Hallelujah City

Rated 4.0

“Hallelujah” is in the title, but this new musical by the local team of Lisa Lacy and Charles Cooper isn’t a gospel-driven show along the lines of And The Dream Goes On (their popular piece that was produced from 2004-2006 as part of California Musical Theatre’s Martin Luther King Jr. Project), or their comedy Evangelize! (staged in 2006 in Roseville and Sacramento).

Hallelujah City lives a bit closer to the pop-music universe, with catchy songs like “Calm, Cool and Collected,” “It’s All About the Real Estate,” “Just a Man in Love” and “Whole Lotta Woman,” which draw on styles more likely to be found in a nightclub than a church.

While the story is basically a two-layered parable (with salvation coming into play), it’s not all about religious symbolism. Initially, we meet Christian Alexander, a writer so emotionally devastated by the death of his wife that he’s about to take his own life. Three spirits intervene, and transport Alexander to Hallelujah City: “not heaven or hell, but kind of in between.”

Alexander meets Big Red, an aspiring “spirit guide” who needs to help Alexander see that suicide would be a mistake in order to advance her own salvation—and she shows him some grim alternatives that await those who take the wrong path (Babel and Wailing).

There’s also a somewhat sexy subplot, as Big Red is tempted repeatedly by her man Bigum, a renegade who’s quietly planning to stage a palace revolution and put himself in charge of Hallelujah City—which, we immediately sense, would then become a much less holy place.

This show owes some obvious debts to entertaining morality tales like A Christmas Carol, It’s a Wonderful Life, and The Wizard of Oz—all of which involve metaphorical journeys that transform a central character’s attitude, and most of which are musicals.

Bill Miller, the dapper older gent who has been featured in several Lacy/Cooper shows, plays the patriarchal Professor Beejee’s, who presides over Hallelujah City. Keith Holman plays the desolate writer.

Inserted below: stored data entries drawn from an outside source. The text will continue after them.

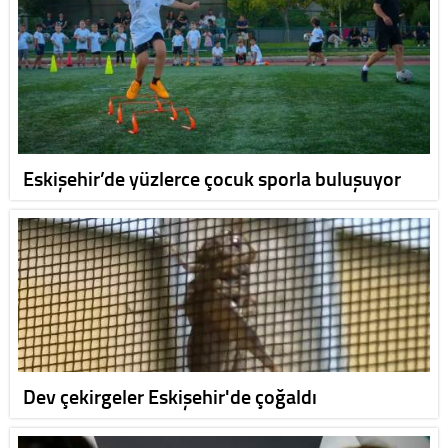
Eskişehir’de yüzlerce çocuk sporla buluşuyor
Dev çekirgeler Eskişehir'de çoğaldı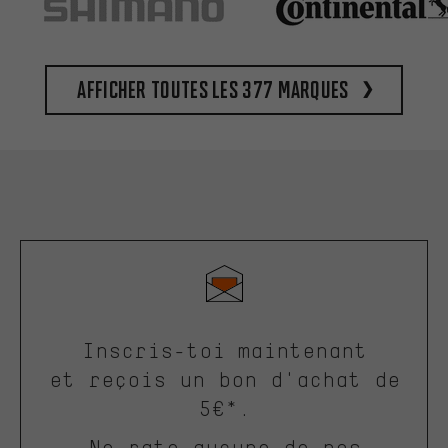
Afficher toutes les 377 marques
Inscris-toi maintenant
et reçois un bon d'achat de
5€*.
Ne rate aucune de nos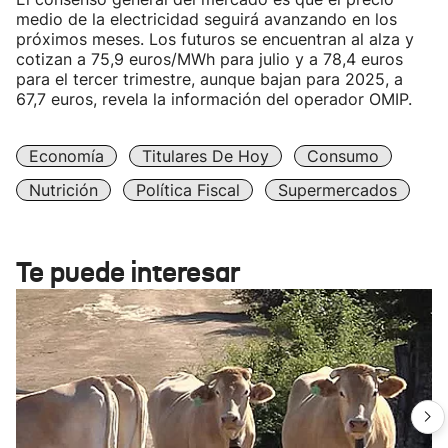
medio de la electricidad seguirá avanzando en los
próximos meses. Los futuros se encuentran al alza y
cotizan a 75,9 euros/MWh para julio y a 78,4 euros
para el tercer trimestre, aunque bajan para 2025, a
67,7 euros, revela la información del operador OMIP.
Economía
Titulares De Hoy
Consumo
Nutrición
Política Fiscal
Supermercados
Te puede interesar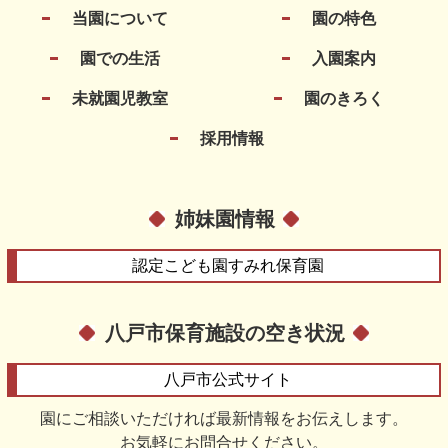
当園について
園の特色
園での生活
入園案内
未就園児教室
園のきろく
採用情報
姉妹園情報
認定こども園
すみれ保育園
八戸市保育施設の空き状況
八戸市
公式サイト
園にご相談いただければ最新情報をお伝えします。
お気軽にお問合せください。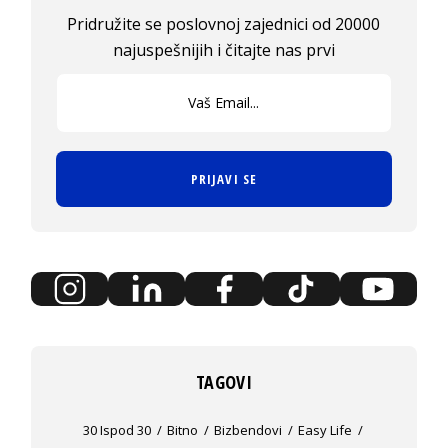
Pridružite se poslovnoj zajednici od 20000
najuspešnijih i čitajte nas prvi
PRIJAVI SE
TAGOVI
30 Ispod 30
Bitno
Bizbendovi
Easy Life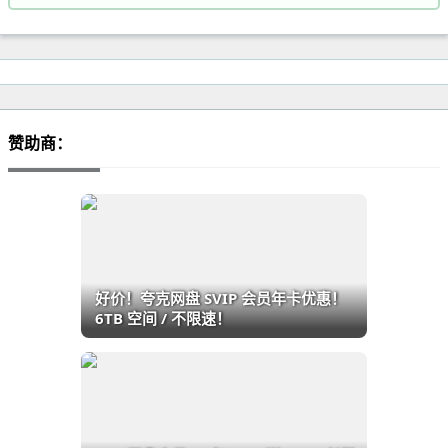
赞助商：
好价！夸克网盘 SVIP 会员年卡优惠！
6TB 空间 / 不限速！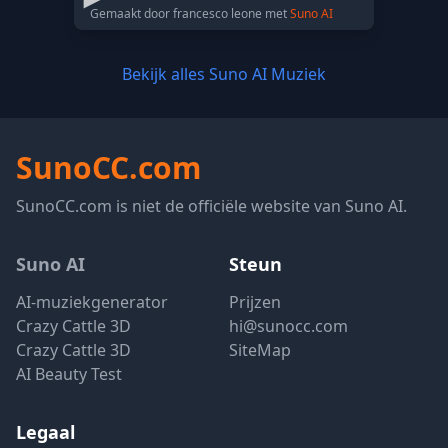
Gemaakt door francesco leone met
Suno AI
Bekijk alles Suno AI Muziek
SunoCC.com
SunoCC.com is niet de officiële website van Suno AI.
Suno AI
Steun
AI-muziekgenerator
Prijzen
Crazy Cattle 3D
hi@sunocc.com
Crazy Cattle 3D
SiteMap
AI Beauty Test
Legaal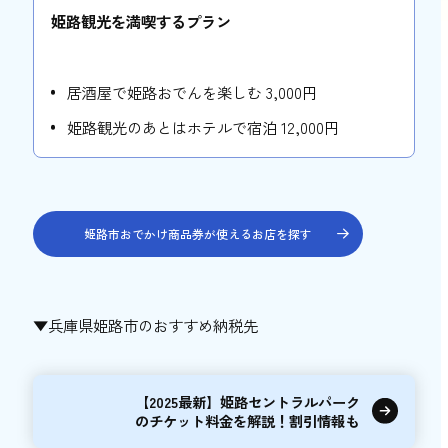
姫路観光を満喫するプラン
居酒屋で姫路おでんを楽しむ 3,000円
姫路観光のあとはホテルで宿泊 12,000円
姫路市おでかけ商品券が使えるお店を探す
▼兵庫県姫路市のおすすめ納税先
【2025最新】姫路セントラルパーク
のチケット料金を解説！割引情報も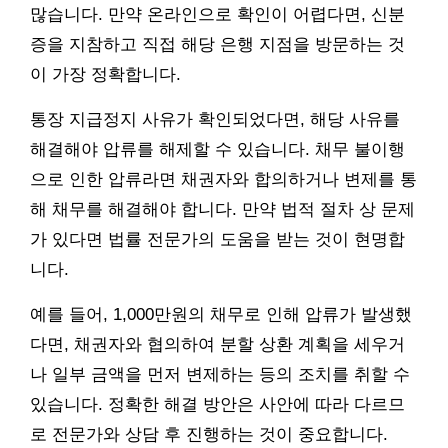
많습니다. 만약 온라인으로 확인이 어렵다면, 신분
증을 지참하고 직접 해당 은행 지점을 방문하는 것
이 가장 정확합니다.
통장 지급정지 사유가 확인되었다면, 해당 사유를
해결해야 압류를 해제할 수 있습니다. 채무 불이행
으로 인한 압류라면 채권자와 합의하거나 변제를 통
해 채무를 해결해야 합니다. 만약 법적 절차 상 문제
가 있다면 법률 전문가의 도움을 받는 것이 현명합
니다.
예를 들어, 1,000만원의 채무로 인해 압류가 발생했
다면, 채권자와 협의하여 분할 상환 계획을 세우거
나 일부 금액을 먼저 변제하는 등의 조치를 취할 수
있습니다. 정확한 해결 방안은 사안에 따라 다르므
로 전문가와 상담 후 진행하는 것이 중요합니다.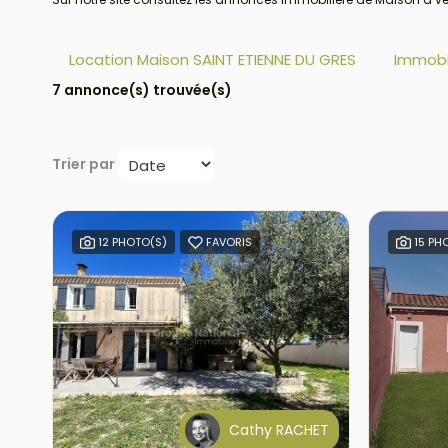
Location Maison SAINT ETIENNE DU GRES
Immobil
7 annonce(s) trouvée(s)
Trier par
12 PHOTO(S)
FAVORIS
15 PH
Cathy RACHET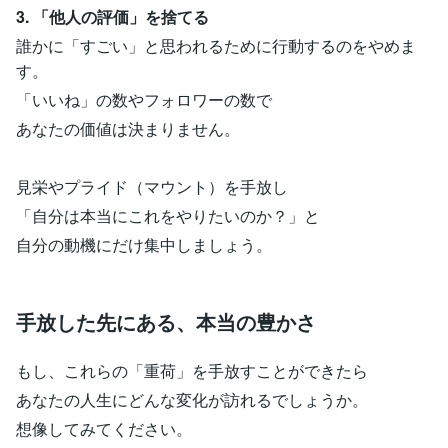
3. 「他人の評価」を捨てる
誰かに「すごい」と思われるために行動するのをやめま
す。
「いいね」の数やフォロワーの数で
あなたの価値は決まりません。
見栄やプライド（マウント）を手放し
「自分は本当にこれをやりたいのか？」と
自分の動機にだけ集中しましょう。
手放した先にある、本当の豊かさ
もし、これらの「重荷」を手放すことができたら
あなたの人生にどんな変化が訪れるでしょうか。
想像してみてください。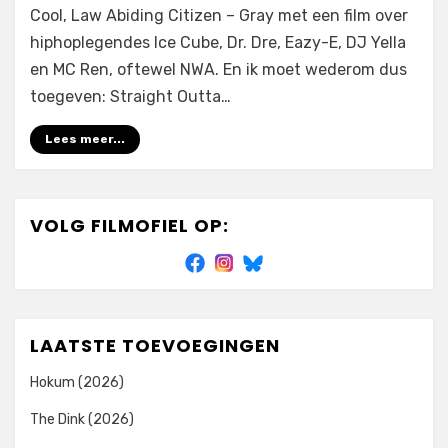
Cool, Law Abiding Citizen – Gray met een film over
hiphoplegendes Ice Cube, Dr. Dre, Eazy-E, DJ Yella
en MC Ren, oftewel NWA. En ik moet wederom dus
toegeven: Straight Outta…
Lees meer...
VOLG FILMOFIEL OP:
LAATSTE TOEVOEGINGEN
Hokum (2026)
The Dink (2026)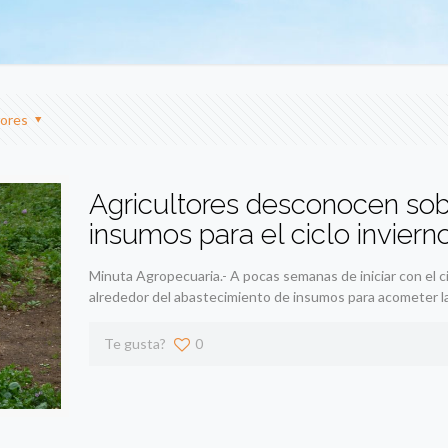
ores
Agricultores desconocen so
insumos para el ciclo inviern
Minuta Agropecuaria.- A pocas semanas de iniciar con el c
alrededor del abastecimiento de insumos para acometer l
Te gusta?
0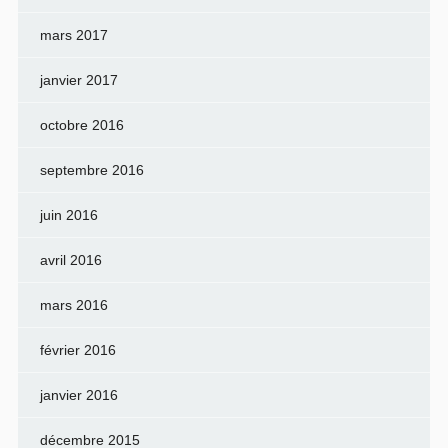
mars 2017
janvier 2017
octobre 2016
septembre 2016
juin 2016
avril 2016
mars 2016
février 2016
janvier 2016
décembre 2015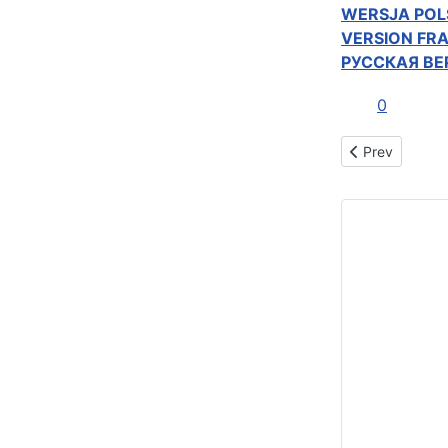
WERSJA POL
VERSION FR
РУССКАЯ BЕ
0
Previous art
Prev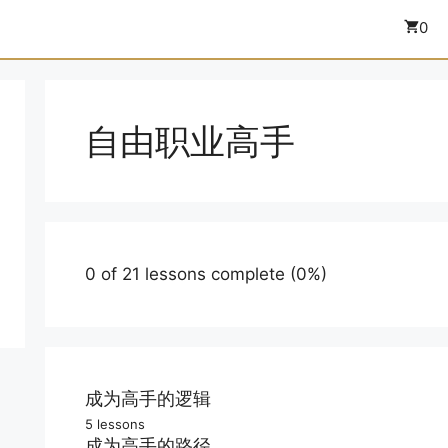
0
自由职业高手
0 of 21 lessons complete (0%)
成为高手的逻辑
5 lessons
你的机会
成为高手的路径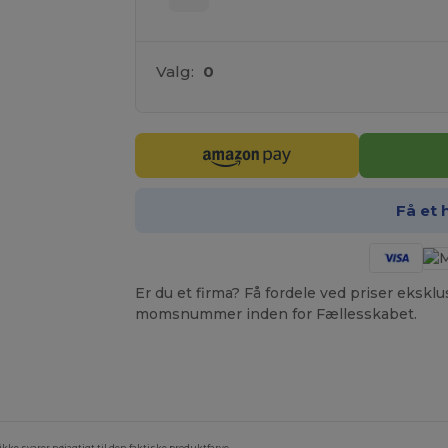
Valg:
0
Få et 
Er du et firma? Få fordele ved priser ekskl
momsnummer inden for Fællesskabet.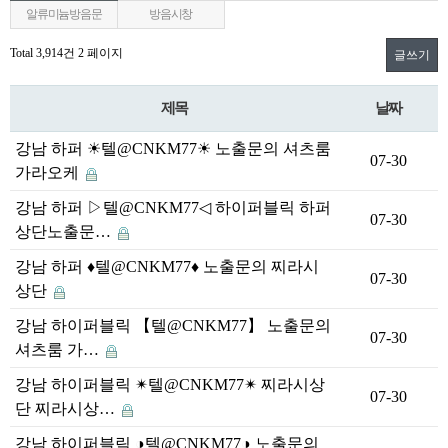
알류미늄방음문
방음시창
Total 3,914건
2 페이지
글쓰기
제목
날짜
강남 하퍼 ☀텔@CNKM77☀ 노출문의 셔츠룸
07-30
가라오케
강남 하퍼 ▷텔@CNKM77◁ 하이퍼블릭 하퍼
07-30
상단노출문…
강남 하퍼 ♦텔@CNKM77♦ 노출문의 찌라시
07-30
상단
강남 하이퍼블릭 【텔@CNKM77】 노출문의
07-30
셔츠룸 가…
강남 하이퍼블릭 ✴텔@CNKM77✴ 찌라시상
07-30
단 찌라시상…
강남 하이퍼블릭 ◑텔@CNKM77◑ 노출문의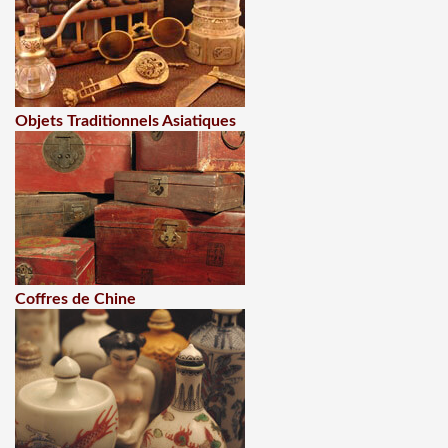
Objets Traditionnels Asiatiques
Coffres de Chine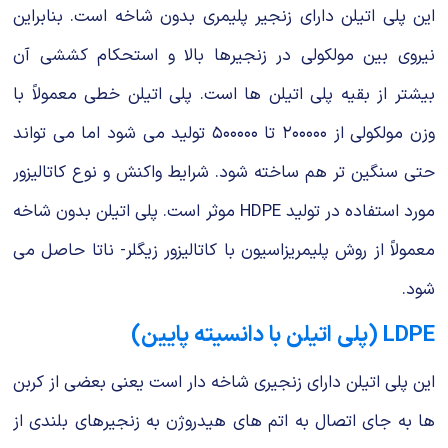
این پلی اتیلن دارای زنجیر پلیمری بدون شاخه است. بنابراین
نیروی بین مولكولی در زنجیرها بالا و استحكام كششی آن
بیشتر از بقیه پلی اتیلن ها است. پلی اتیلن خطی معمولاً با
وزن مولكولی از ۲۰۰۰۰۰ تا ۵۰۰۰۰۰ تولید می شود اما می تواند
حتی سنگین تر هم ساخته شود. شرایط واكنش و نوع كاتالیزور
مورد استفاده در تولید HDPE موثر است. پلی اتیلن بدون شاخه
معمولاً از روش پلیمریزاسیون با كاتالیزور زیگلر- ناتا حاصل می
شود.
LDPE (پلی اتیلن با دانسیته پایین)
این پلی اتیلن دارای زنجیری شاخه دار است یعنی بعضی از كربن
ها به جای اتصال به اتم های هیدروژن به زنجیرهای بلندی از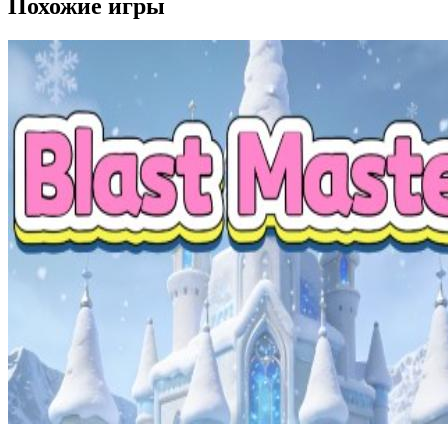
Похожие игры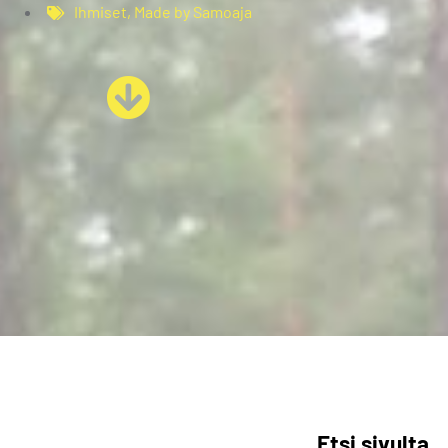
Ihmiset
,
Made by Samoaja
Etsi sivulta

This community theatre production is being staged at Roseville’s Magic Circle Theatre, but it’s also part of the season being planned by Lacy and Cooper’s Images Theatre Co., which has staged small productions in various locations over the past four years. Images has also linked up with the Guild Theatre in Oak Park (restored several years ago by the St. Hope nonprofit, but lightly used for theater since the reopening), with plans to stage a revised version of Lacy/Cooper’s Wings of Freedom in May, and a new drama called Solomon’s Storefront in the fall.